Open bbklopfer opened 9 months ago
Have similar experience with v1.29 and current v1.33 Desktop on Opi5-Plus. The load avg is >1 even at idle for significant time (>20min( not sure it will go down <1 if let the system idle longer.
Installed joshua's kernel 5.10.160-28 or 5.10.160-30 on Archlinux the same high load avg >1 exist. at idle Use vendor's kernel 5.10.110-2 or 5.10.160 the load avg is much lower at idle.
Kind a funny to see the very same bug over the years across various SoC (not only Rockchip). And yes, I experience this as well. However I did not test against vendor images but against mainline 6.8-rc which seems fine.

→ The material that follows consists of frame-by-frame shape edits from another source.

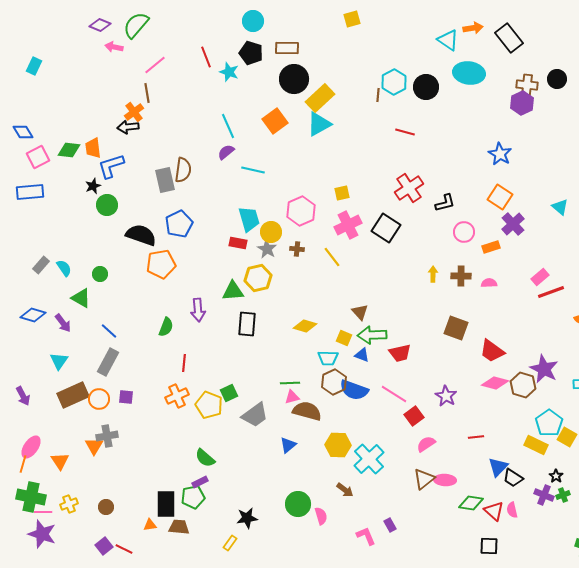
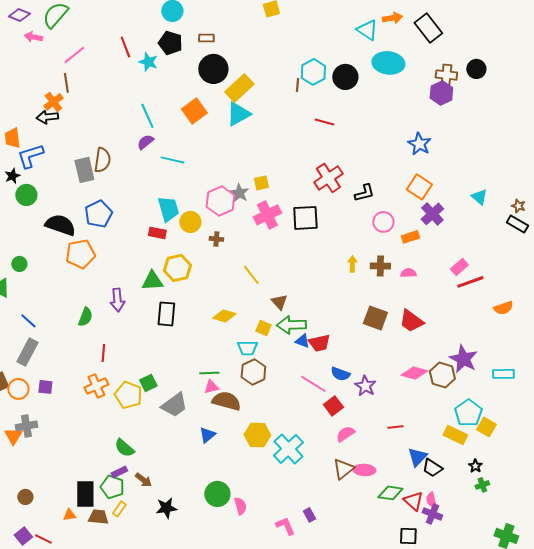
brown rectangle: (287, 48) -> (206, 38), size x0.7
black square: (386, 228) -> (305, 218), turned -36
gray star: (267, 249) -> (239, 193), moved
yellow line: (332, 257) -> (251, 275), moved
red trapezoid: (492, 351) -> (411, 321), moved
blue triangle: (362, 355) -> (302, 341), moved
blue semicircle: (354, 390) -> (340, 374), moved, size x0.7
brown arrow: (345, 490) -> (143, 480), moved
purple cross: (544, 495) -> (432, 514), moved
green pentagon: (193, 497) -> (112, 487), turned 30
yellow rectangle: (230, 543) -> (119, 509), moved

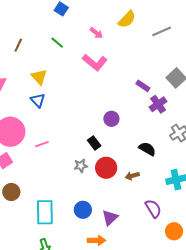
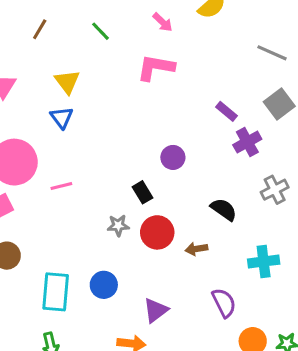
gray line: (162, 31) -> (272, 53), moved, turned 42
pink L-shape: (95, 62) -> (156, 68), turned 145
blue circle: (83, 210) -> (104, 285), moved

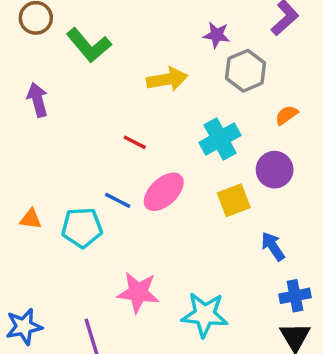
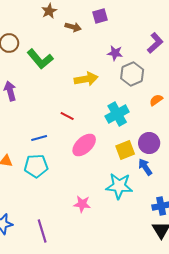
purple circle: (275, 170) -> (149, 143), moved
blue line: (118, 200) -> (39, 138), moved, turned -42
blue arrow: (273, 246) -> (145, 167), moved
pink star: (138, 292) -> (82, 204), moved, size x0.7
cyan star: (205, 315) -> (119, 186), moved

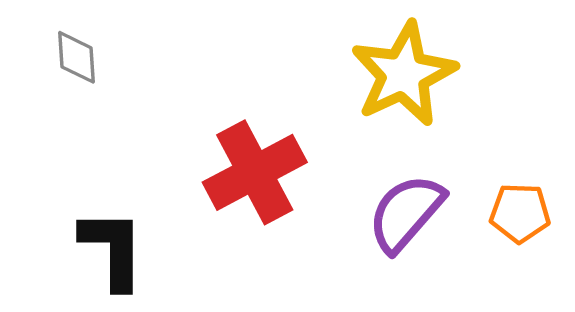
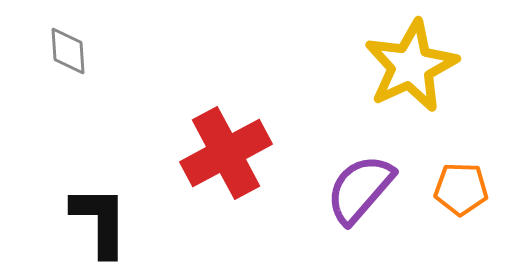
yellow star: (404, 74) -> (411, 66), moved

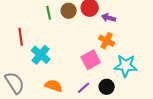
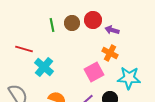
red line: (21, 37) -> (24, 49), turned -66

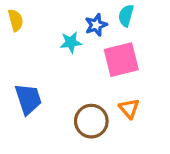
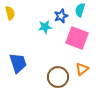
pink square: (121, 60) -> (77, 38), turned 35
orange triangle: (129, 109) -> (82, 69), turned 32

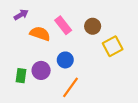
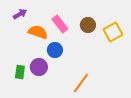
yellow square: (113, 46) -> (113, 32), moved
blue circle: (65, 60) -> (55, 50), moved
orange line: (71, 87) -> (81, 83), moved

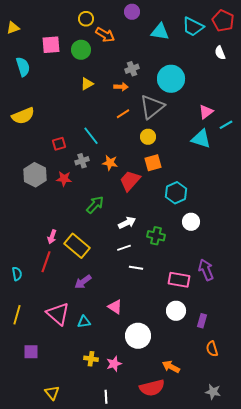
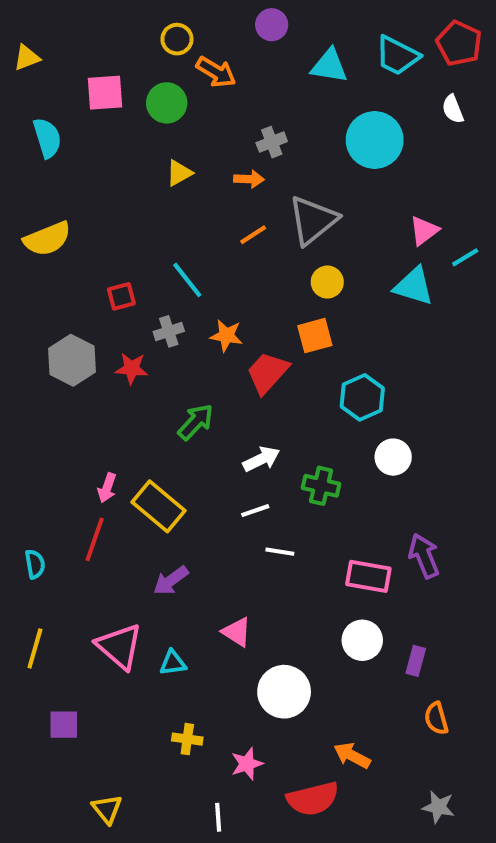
cyan circle: (171, 79) -> (375, 140), moved
yellow circle: (148, 137) -> (327, 282), moved
pink star: (114, 364) -> (247, 764), moved

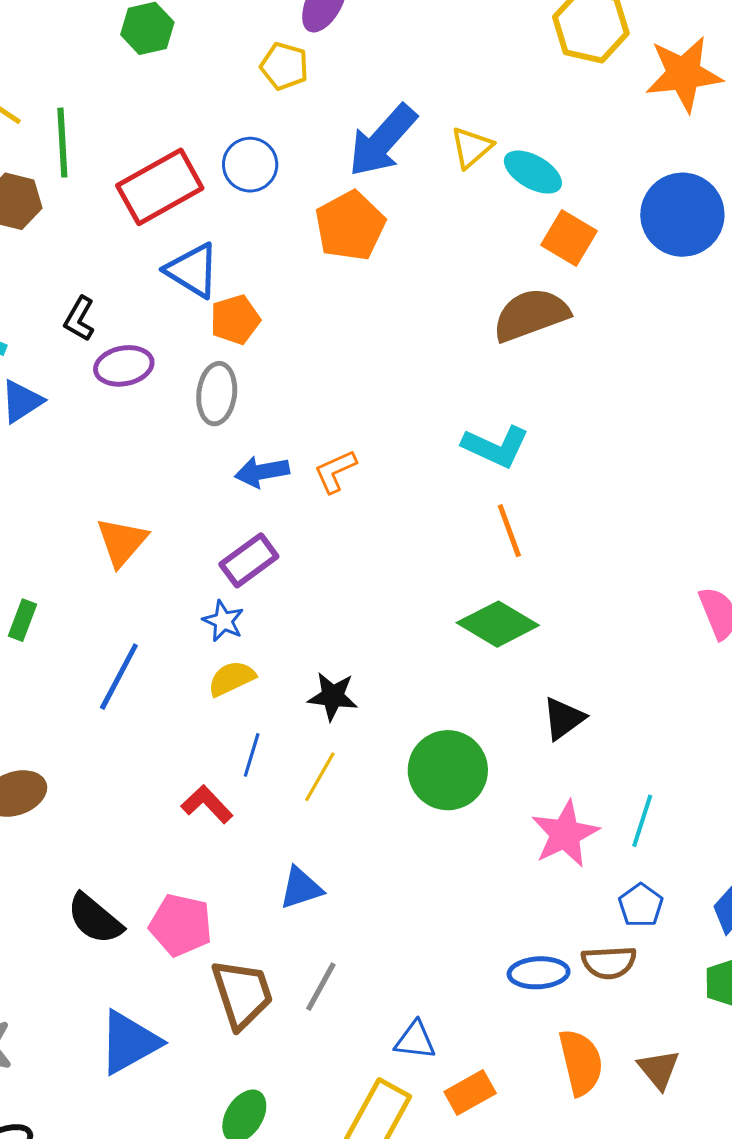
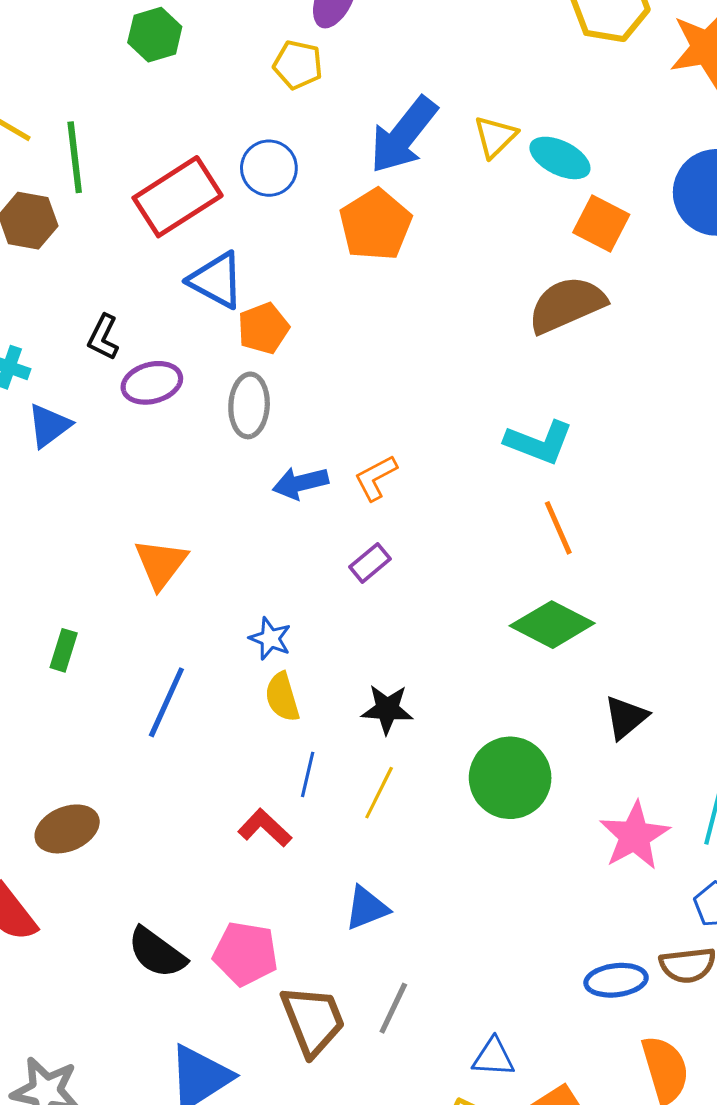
purple rectangle: (249, 560) -> (370, 563), moved, size x0.7
yellow semicircle: (232, 678) -> (282, 697), turned -78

Anyway, just a guess. Does the load disappear when the NVMe is removed and booted from SD or eMMC?
Does the load disappear when the NVMe is removed and booted from SD or eMMC?
Boot up from NVMe and SD card same high load avg with Joshua's Kernel. In boot case NVMe and EMMC (256GB but empty) is already installed and not remove when boot with SD Card.
Joshua image is stable and so far very good experience on Opi5-Plus.
Did some tests myself. I doesn't seem to be related to the used type of storage. Tried NVMe, eMMC and SDcard in all combinations either as rootfs or just plain installed. Load always raises to >=1. Bummer...
@EvilOlaf how was your experience with the 6.8-rc kernels, and where did you grab them from (looks like Armbian offers 6.8-rc1, or did you just roll your own)?
My whole reason for wanting to try a new kernel was due to this issue I was experiencing.
Was from Armbian.
@EvilOlaf how was your experience with the 6.8-rc kernels, and where did you grab them from (looks like Armbian offers 6.8-rc1, or did you just roll your own)?
My whole reason for wanting to try a new kernel was due to this issue I was experiencing.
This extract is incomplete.